=== About this task ===
Would you write out the listing verbatim and skip every picture in it?

----

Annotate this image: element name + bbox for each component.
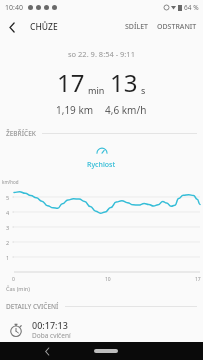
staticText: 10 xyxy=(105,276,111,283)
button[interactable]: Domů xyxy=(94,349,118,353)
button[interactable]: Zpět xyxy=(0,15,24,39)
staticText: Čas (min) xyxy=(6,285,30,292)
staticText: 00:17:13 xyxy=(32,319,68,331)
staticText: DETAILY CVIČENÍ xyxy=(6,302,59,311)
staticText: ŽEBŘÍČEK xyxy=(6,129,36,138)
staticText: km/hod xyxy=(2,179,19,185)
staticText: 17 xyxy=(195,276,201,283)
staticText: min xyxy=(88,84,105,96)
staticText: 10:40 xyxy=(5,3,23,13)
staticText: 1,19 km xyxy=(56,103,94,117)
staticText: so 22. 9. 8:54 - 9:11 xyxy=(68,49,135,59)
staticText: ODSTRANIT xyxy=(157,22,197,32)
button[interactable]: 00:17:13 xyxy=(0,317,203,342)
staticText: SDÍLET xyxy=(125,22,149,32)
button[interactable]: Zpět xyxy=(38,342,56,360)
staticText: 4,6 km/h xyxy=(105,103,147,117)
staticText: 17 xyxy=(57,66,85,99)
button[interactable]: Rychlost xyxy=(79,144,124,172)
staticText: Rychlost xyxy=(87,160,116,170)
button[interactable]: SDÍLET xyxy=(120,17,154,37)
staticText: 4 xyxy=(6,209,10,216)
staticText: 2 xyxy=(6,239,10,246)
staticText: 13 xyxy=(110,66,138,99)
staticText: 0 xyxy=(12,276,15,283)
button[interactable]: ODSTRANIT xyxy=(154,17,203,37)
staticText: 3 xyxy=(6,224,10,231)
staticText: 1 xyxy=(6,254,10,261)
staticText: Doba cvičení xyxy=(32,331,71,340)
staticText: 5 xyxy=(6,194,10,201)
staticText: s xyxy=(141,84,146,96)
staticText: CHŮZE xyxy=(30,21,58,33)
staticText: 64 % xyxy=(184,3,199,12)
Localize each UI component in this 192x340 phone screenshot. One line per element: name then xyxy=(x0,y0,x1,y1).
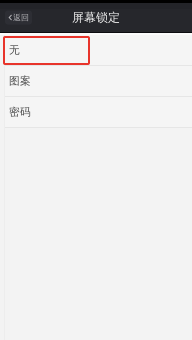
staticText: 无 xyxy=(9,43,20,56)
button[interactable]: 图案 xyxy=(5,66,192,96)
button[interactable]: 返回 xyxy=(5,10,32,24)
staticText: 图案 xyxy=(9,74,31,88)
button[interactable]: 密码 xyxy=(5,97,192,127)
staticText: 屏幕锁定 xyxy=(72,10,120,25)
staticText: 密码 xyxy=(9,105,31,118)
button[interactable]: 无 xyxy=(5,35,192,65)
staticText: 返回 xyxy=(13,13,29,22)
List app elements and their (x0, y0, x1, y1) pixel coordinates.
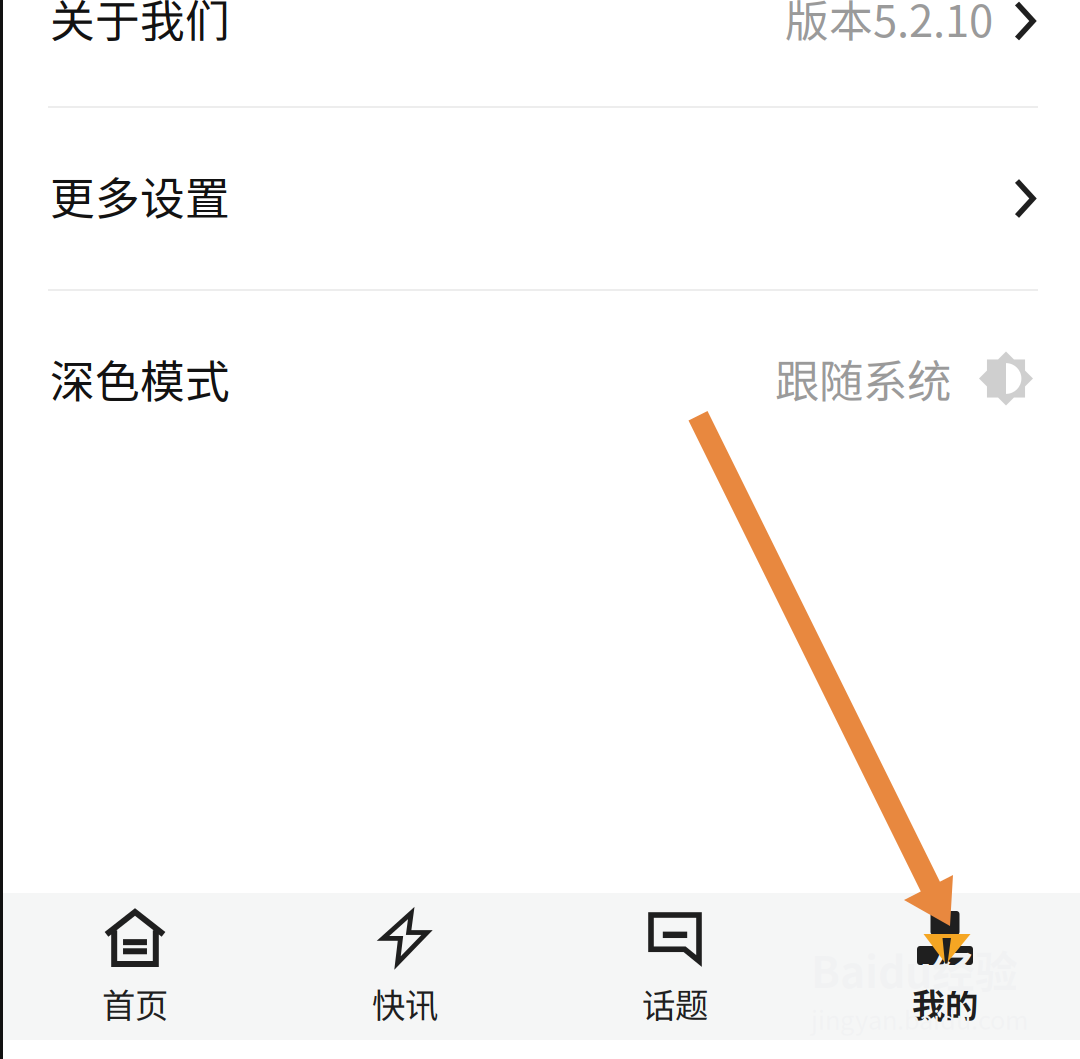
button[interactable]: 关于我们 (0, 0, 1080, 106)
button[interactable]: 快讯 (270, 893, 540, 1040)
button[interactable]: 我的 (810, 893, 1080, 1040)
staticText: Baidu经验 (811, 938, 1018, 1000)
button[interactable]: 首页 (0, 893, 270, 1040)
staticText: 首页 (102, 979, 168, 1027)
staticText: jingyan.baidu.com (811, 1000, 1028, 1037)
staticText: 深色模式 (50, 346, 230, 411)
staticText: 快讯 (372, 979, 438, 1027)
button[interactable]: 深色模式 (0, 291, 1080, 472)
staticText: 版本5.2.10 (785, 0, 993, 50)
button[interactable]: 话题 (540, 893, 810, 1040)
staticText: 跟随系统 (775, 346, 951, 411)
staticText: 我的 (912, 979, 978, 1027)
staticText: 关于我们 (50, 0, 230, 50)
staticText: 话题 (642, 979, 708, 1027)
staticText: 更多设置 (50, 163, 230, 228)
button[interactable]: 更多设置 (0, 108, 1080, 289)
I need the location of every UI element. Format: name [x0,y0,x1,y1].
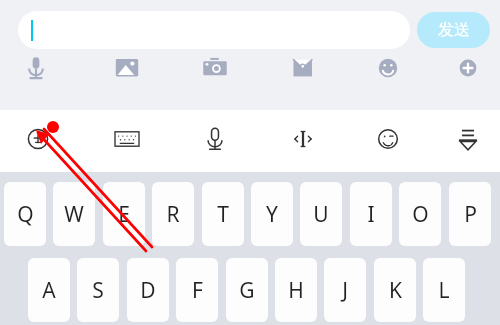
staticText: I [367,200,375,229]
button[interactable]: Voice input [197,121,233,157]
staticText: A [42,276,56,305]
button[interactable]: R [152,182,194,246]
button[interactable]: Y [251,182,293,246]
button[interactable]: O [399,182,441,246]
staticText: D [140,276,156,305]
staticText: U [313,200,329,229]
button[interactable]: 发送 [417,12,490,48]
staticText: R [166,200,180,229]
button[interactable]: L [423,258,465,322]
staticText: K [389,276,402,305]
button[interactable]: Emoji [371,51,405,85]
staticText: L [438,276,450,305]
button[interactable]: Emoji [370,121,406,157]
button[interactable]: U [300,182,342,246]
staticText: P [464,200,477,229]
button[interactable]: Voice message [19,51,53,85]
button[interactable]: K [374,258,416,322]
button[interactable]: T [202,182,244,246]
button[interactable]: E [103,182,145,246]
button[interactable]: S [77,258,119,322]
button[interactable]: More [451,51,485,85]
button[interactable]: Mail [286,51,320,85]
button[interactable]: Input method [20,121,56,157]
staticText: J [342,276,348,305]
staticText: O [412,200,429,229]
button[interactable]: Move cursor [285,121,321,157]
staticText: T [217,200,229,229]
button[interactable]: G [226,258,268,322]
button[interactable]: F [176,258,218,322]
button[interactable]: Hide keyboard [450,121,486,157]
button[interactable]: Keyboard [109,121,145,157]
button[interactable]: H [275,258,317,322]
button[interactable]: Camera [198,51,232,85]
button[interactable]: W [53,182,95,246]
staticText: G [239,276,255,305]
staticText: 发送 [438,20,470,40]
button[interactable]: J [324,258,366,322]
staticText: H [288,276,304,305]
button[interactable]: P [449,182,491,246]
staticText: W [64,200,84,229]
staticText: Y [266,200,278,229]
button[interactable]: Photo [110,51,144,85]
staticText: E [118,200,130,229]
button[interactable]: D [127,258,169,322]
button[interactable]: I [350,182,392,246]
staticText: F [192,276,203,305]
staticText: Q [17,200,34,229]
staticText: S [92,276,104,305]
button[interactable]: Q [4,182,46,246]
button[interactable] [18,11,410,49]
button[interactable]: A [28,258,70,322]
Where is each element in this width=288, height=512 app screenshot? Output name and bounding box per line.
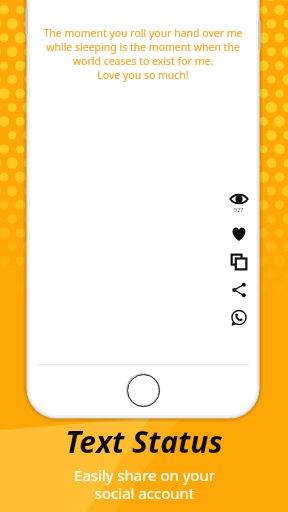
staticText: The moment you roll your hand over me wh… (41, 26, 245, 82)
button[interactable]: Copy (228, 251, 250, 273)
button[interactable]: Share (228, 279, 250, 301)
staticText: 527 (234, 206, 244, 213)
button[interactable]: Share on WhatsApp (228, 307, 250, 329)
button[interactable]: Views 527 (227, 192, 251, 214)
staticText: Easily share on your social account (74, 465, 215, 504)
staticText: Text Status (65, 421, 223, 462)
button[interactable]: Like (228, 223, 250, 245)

----

=== Response to the exercise ===
Annotate this image: element name + bbox for each component.
staticText: 10 xyxy=(105,276,111,283)
button[interactable]: Domů xyxy=(94,349,118,353)
button[interactable]: Zpět xyxy=(0,15,24,39)
staticText: Čas (min) xyxy=(6,285,30,292)
staticText: 00:17:13 xyxy=(32,319,68,331)
staticText: DETAILY CVIČENÍ xyxy=(6,302,59,311)
staticText: ŽEBŘÍČEK xyxy=(6,129,36,138)
staticText: km/hod xyxy=(2,179,19,185)
staticText: 17 xyxy=(195,276,201,283)
staticText: min xyxy=(88,84,105,96)
staticText: 10:40 xyxy=(5,3,23,13)
staticText: 1,19 km xyxy=(56,103,94,117)
staticText: so 22. 9. 8:54 - 9:11 xyxy=(68,49,135,59)
staticText: ODSTRANIT xyxy=(157,22,197,32)
button[interactable]: 00:17:13 xyxy=(0,317,203,342)
staticText: SDÍLET xyxy=(125,22,149,32)
button[interactable]: Zpět xyxy=(38,342,56,360)
staticText: 4,6 km/h xyxy=(105,103,147,117)
staticText: 17 xyxy=(57,66,85,99)
button[interactable]: Rychlost xyxy=(79,144,124,172)
staticText: Rychlost xyxy=(87,160,116,170)
button[interactable]: SDÍLET xyxy=(120,17,154,37)
staticText: 4 xyxy=(6,209,10,216)
staticText: 2 xyxy=(6,239,10,246)
staticText: 13 xyxy=(110,66,138,99)
staticText: 0 xyxy=(12,276,15,283)
button[interactable]: ODSTRANIT xyxy=(154,17,203,37)
staticText: 3 xyxy=(6,224,10,231)
staticText: 1 xyxy=(6,254,10,261)
staticText: Doba cvičení xyxy=(32,331,71,340)
staticText: 5 xyxy=(6,194,10,201)
staticText: s xyxy=(141,84,146,96)
staticText: CHŮZE xyxy=(30,21,58,33)
staticText: 64 % xyxy=(184,3,199,12)
Localize each UI component in this 192x340 phone screenshot. One line per element: name then xyxy=(x0,y0,x1,y1).
staticText: 无 xyxy=(9,43,20,56)
button[interactable]: 图案 xyxy=(5,66,192,96)
button[interactable]: 返回 xyxy=(5,10,32,24)
staticText: 图案 xyxy=(9,74,31,88)
button[interactable]: 密码 xyxy=(5,97,192,127)
staticText: 屏幕锁定 xyxy=(72,10,120,25)
staticText: 密码 xyxy=(9,105,31,118)
button[interactable]: 无 xyxy=(5,35,192,65)
staticText: 返回 xyxy=(13,13,29,22)
List app elements and their (x0, y0, x1, y1) pixel coordinates.
button[interactable]: 关于我们 (0, 0, 1080, 106)
button[interactable]: 快讯 (270, 893, 540, 1040)
button[interactable]: 我的 (810, 893, 1080, 1040)
staticText: Baidu经验 (811, 938, 1018, 1000)
button[interactable]: 首页 (0, 893, 270, 1040)
staticText: 首页 (102, 979, 168, 1027)
staticText: jingyan.baidu.com (811, 1000, 1028, 1037)
staticText: 深色模式 (50, 346, 230, 411)
staticText: 快讯 (372, 979, 438, 1027)
button[interactable]: 深色模式 (0, 291, 1080, 472)
staticText: 版本5.2.10 (785, 0, 993, 50)
button[interactable]: 话题 (540, 893, 810, 1040)
staticText: 跟随系统 (775, 346, 951, 411)
staticText: 我的 (912, 979, 978, 1027)
staticText: 关于我们 (50, 0, 230, 50)
staticText: 话题 (642, 979, 708, 1027)
staticText: 更多设置 (50, 163, 230, 228)
button[interactable]: 更多设置 (0, 108, 1080, 289)
I need the location of every UI element. Format: name [x0,y0,x1,y1].
staticText: I [367,200,375,229]
button[interactable]: Voice input [197,121,233,157]
staticText: A [42,276,56,305]
button[interactable]: R [152,182,194,246]
button[interactable]: Y [251,182,293,246]
button[interactable]: O [399,182,441,246]
staticText: D [140,276,156,305]
staticText: U [313,200,329,229]
button[interactable]: 发送 [417,12,490,48]
staticText: R [166,200,180,229]
button[interactable]: L [423,258,465,322]
staticText: K [389,276,402,305]
button[interactable]: Emoji [371,51,405,85]
staticText: L [438,276,450,305]
button[interactable]: Emoji [370,121,406,157]
button[interactable]: U [300,182,342,246]
staticText: P [464,200,477,229]
button[interactable]: Voice message [19,51,53,85]
button[interactable]: K [374,258,416,322]
button[interactable]: T [202,182,244,246]
button[interactable]: E [103,182,145,246]
button[interactable]: S [77,258,119,322]
button[interactable]: More [451,51,485,85]
button[interactable]: Mail [286,51,320,85]
button[interactable]: Input method [20,121,56,157]
staticText: J [342,276,348,305]
staticText: O [412,200,429,229]
button[interactable]: Move cursor [285,121,321,157]
staticText: T [217,200,229,229]
button[interactable]: G [226,258,268,322]
button[interactable]: F [176,258,218,322]
button[interactable]: Hide keyboard [450,121,486,157]
button[interactable]: Keyboard [109,121,145,157]
button[interactable]: H [275,258,317,322]
button[interactable]: Camera [198,51,232,85]
button[interactable]: W [53,182,95,246]
staticText: G [239,276,255,305]
staticText: 发送 [438,20,470,40]
button[interactable]: J [324,258,366,322]
staticText: H [288,276,304,305]
button[interactable]: P [449,182,491,246]
staticText: W [64,200,84,229]
staticText: Y [266,200,278,229]
button[interactable]: Photo [110,51,144,85]
staticText: E [118,200,130,229]
button[interactable]: D [127,258,169,322]
button[interactable]: I [350,182,392,246]
staticText: F [192,276,203,305]
staticText: Q [17,200,34,229]
staticText: S [92,276,104,305]
button[interactable]: Q [4,182,46,246]
button[interactable] [18,11,410,49]
button[interactable]: A [28,258,70,322]
Where is each element in this width=288, height=512 app screenshot? Output name and bounding box per line.
staticText: The moment you roll your hand over me wh… (41, 26, 245, 82)
button[interactable]: Copy (228, 251, 250, 273)
button[interactable]: Share (228, 279, 250, 301)
staticText: 527 (234, 206, 244, 213)
button[interactable]: Share on WhatsApp (228, 307, 250, 329)
button[interactable]: Views 527 (227, 192, 251, 214)
staticText: Easily share on your social account (74, 465, 215, 504)
staticText: Text Status (65, 421, 223, 462)
button[interactable]: Like (228, 223, 250, 245)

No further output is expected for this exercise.